INSTRUCTIONS TO FOLLOW: Would you retype the listing below word for word, without any of its pictures?
▶
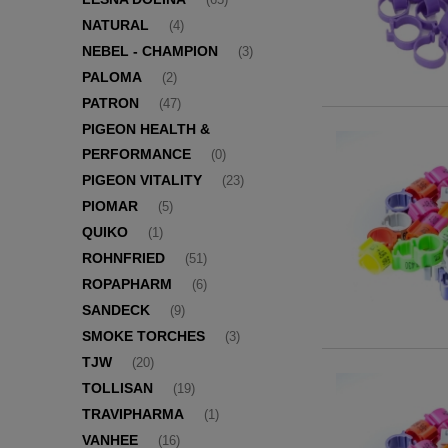
(65)
NATURAL
(4)
NEBEL - CHAMPION
(3)
PALOMA
(2)
PATRON
(47)
PIGEON HEALTH &
PERFORMANCE
(0)
PIGEON VITALITY
(23)
PIOMAR
(5)
QUIKO
(1)
ROHNFRIED
(51)
ROPAPHARM
(6)
SANDECK
(9)
SMOKE TORCHES
(3)
TJW
(20)
TOLLISAN
(19)
TRAVIPHARMA
(1)
VANHEE
(16)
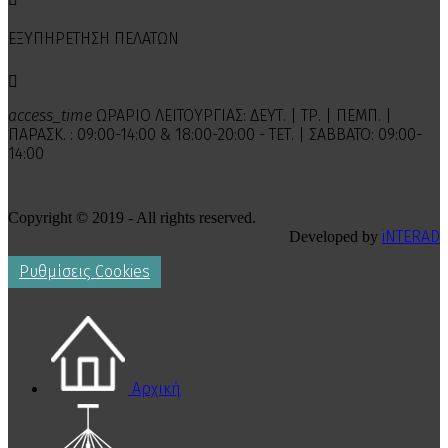
ΕΞΥΠΗΡΕΤΗΣΗ ΠΕΛΑΤΩΝ

access_time
ΩΡΑΡΙΟ ΛΕΙΤΟΥΡΓΙΑΣ: ΔΕΥΤ. | ΤΡ. | ΠΕΜΠ. |
ΠΑΡΑΣΚ. : 09:00-14:00 & 18:00-20:00 - ΤΕΤ. | ΣΑΒΒΑΤΟ: 09:00-
14:00
Copyright © 2019 - All rights reserved.
iNTERAD
Developed by
Ρυθμίσεις Cookies
Αρχική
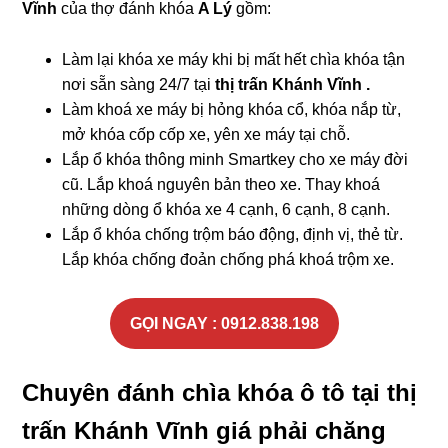
Vĩnh
của thợ đánh khóa
A Lý
gồm:
Làm lại khóa xe máy khi bị mất hết chìa khóa tận
nơi sẵn sàng 24/7 tại
thị trấn Khánh Vĩnh .
Làm khoá xe máy bị hỏng khóa cổ, khóa nắp từ,
mở khóa cốp cốp xe, yên xe máy tại chỗ.
Lắp ổ khóa thông minh Smartkey cho xe máy đời
cũ. Lắp khoá nguyên bản theo xe. Thay khoá
những dòng ổ khóa xe 4 cạnh, 6 cạnh, 8 cạnh.
Lắp ổ khóa chống trộm báo động, định vị, thẻ từ.
Lắp khóa chống đoản chống phá khoá trộm xe.
GỌI NGAY : 0912.838.198
Chuyên đánh chìa khóa ô tô tại thị
trấn Khánh Vĩnh giá phải chăng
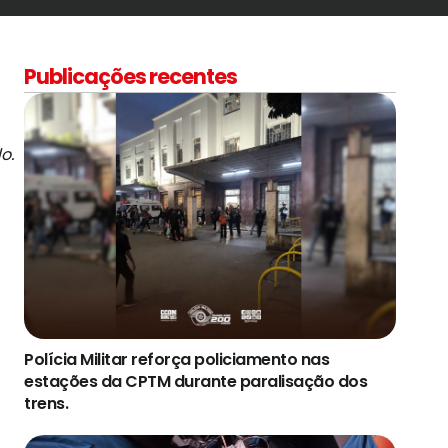
Publicações recentes
o.
Polícia Militar reforça policiamento nas
estações da CPTM durante paralisação dos
trens.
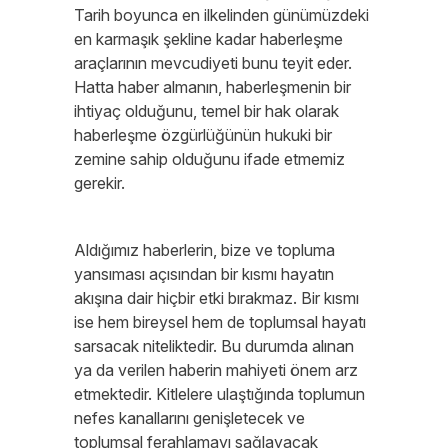
Tarih boyunca en ilkelinden günümüzdeki
en karmaşık şekline kadar haberleşme
araçlarının mevcudiyeti bunu teyit eder.
Hatta haber almanın, haberleşmenin bir
ihtiyaç olduğunu, temel bir hak olarak
haberleşme özgürlüğünün hukuki bir
zemine sahip olduğunu ifade etmemiz
gerekir.
Aldığımız haberlerin, bize ve topluma
yansıması açısından bir kısmı hayatın
akışına dair hiçbir etki bırakmaz. Bir kısmı
ise hem bireysel hem de toplumsal hayatı
sarsacak niteliktedir. Bu durumda alınan
ya da verilen haberin mahiyeti önem arz
etmektedir. Kitlelere ulaştığında toplumun
nefes kanallarını genişletecek ve
toplumsal ferahlamayı sağlayacak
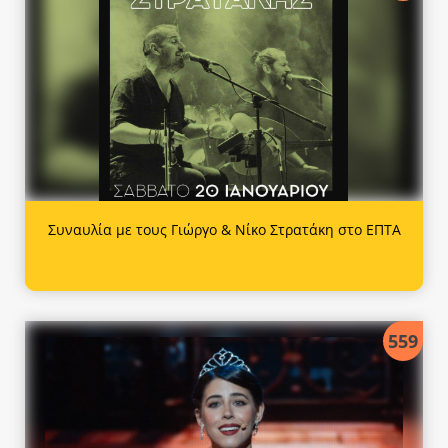
Συναυλία με τους Γιώργο & Νίκο Στρατάκη στο ΕΠΤΑ
559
◀
COMPLETED EXERCISE:
(65)
NATURAL
(4)
NEBEL - CHAMPION
(3)
PALOMA
(2)
PATRON
(47)
PIGEON HEALTH &
PERFORMANCE
(0)
PIGEON VITALITY
(23)
PIOMAR
(5)
QUIKO
(1)
ROHNFRIED
(51)
ROPAPHARM
(6)
SANDECK
(9)
SMOKE TORCHES
(3)
TJW
(20)
TOLLISAN
(19)
TRAVIPHARMA
(1)
VANHEE
(16)
ΕΞΥΠΗΡΕΤΗΣΗ ΠΕΛΑΤΩΝ

access_time
ΩΡΑΡΙΟ ΛΕΙΤΟΥΡΓΙΑΣ: ΔΕΥΤ. | ΤΡ. | ΠΕΜΠ. |
ΠΑΡΑΣΚ. : 09:00-14:00 & 18:00-20:00 - ΤΕΤ. | ΣΑΒΒΑΤΟ: 09:00-
14:00
Copyright © 2019 - All rights reserved.
iNTERAD
Developed by
Ρυθμίσεις Cookies
Αρχική
Vĩnh
của thợ đánh khóa
A Lý
gồm:
Làm lại khóa xe máy khi bị mất hết chìa khóa tận
nơi sẵn sàng 24/7 tại
thị trấn Khánh Vĩnh .
Làm khoá xe máy bị hỏng khóa cổ, khóa nắp từ,
mở khóa cốp cốp xe, yên xe máy tại chỗ.
Lắp ổ khóa thông minh Smartkey cho xe máy đời
cũ. Lắp khoá nguyên bản theo xe. Thay khoá
những dòng ổ khóa xe 4 cạnh, 6 cạnh, 8 cạnh.
Lắp ổ khóa chống trộm báo động, định vị, thẻ từ.
Lắp khóa chống đoản chống phá khoá trộm xe.
GỌI NGAY : 0912.838.198
Chuyên đánh chìa khóa ô tô tại thị
trấn Khánh Vĩnh giá phải chăng
Publicações recentes
o.
Polícia Militar reforça policiamento nas
estações da CPTM durante paralisação dos
trens.
Tarih boyunca en ilkelinden günümüzdeki
en karmaşık şekline kadar haberleşme
araçlarının mevcudiyeti bunu teyit eder.
Hatta haber almanın, haberleşmenin bir
ihtiyaç olduğunu, temel bir hak olarak
haberleşme özgürlüğünün hukuki bir
zemine sahip olduğunu ifade etmemiz
gerekir.
Aldığımız haberlerin, bize ve topluma
yansıması açısından bir kısmı hayatın
akışına dair hiçbir etki bırakmaz. Bir kısmı
ise hem bireysel hem de toplumsal hayatı
sarsacak niteliktedir. Bu durumda alınan
ya da verilen haberin mahiyeti önem arz
etmektedir. Kitlelere ulaştığında toplumun
nefes kanallarını genişletecek ve
toplumsal ferahlamayı sağlayacak
Συναυλία με τους Γιώργο & Νίκο Στρατάκη στο ΕΠΤΑ
559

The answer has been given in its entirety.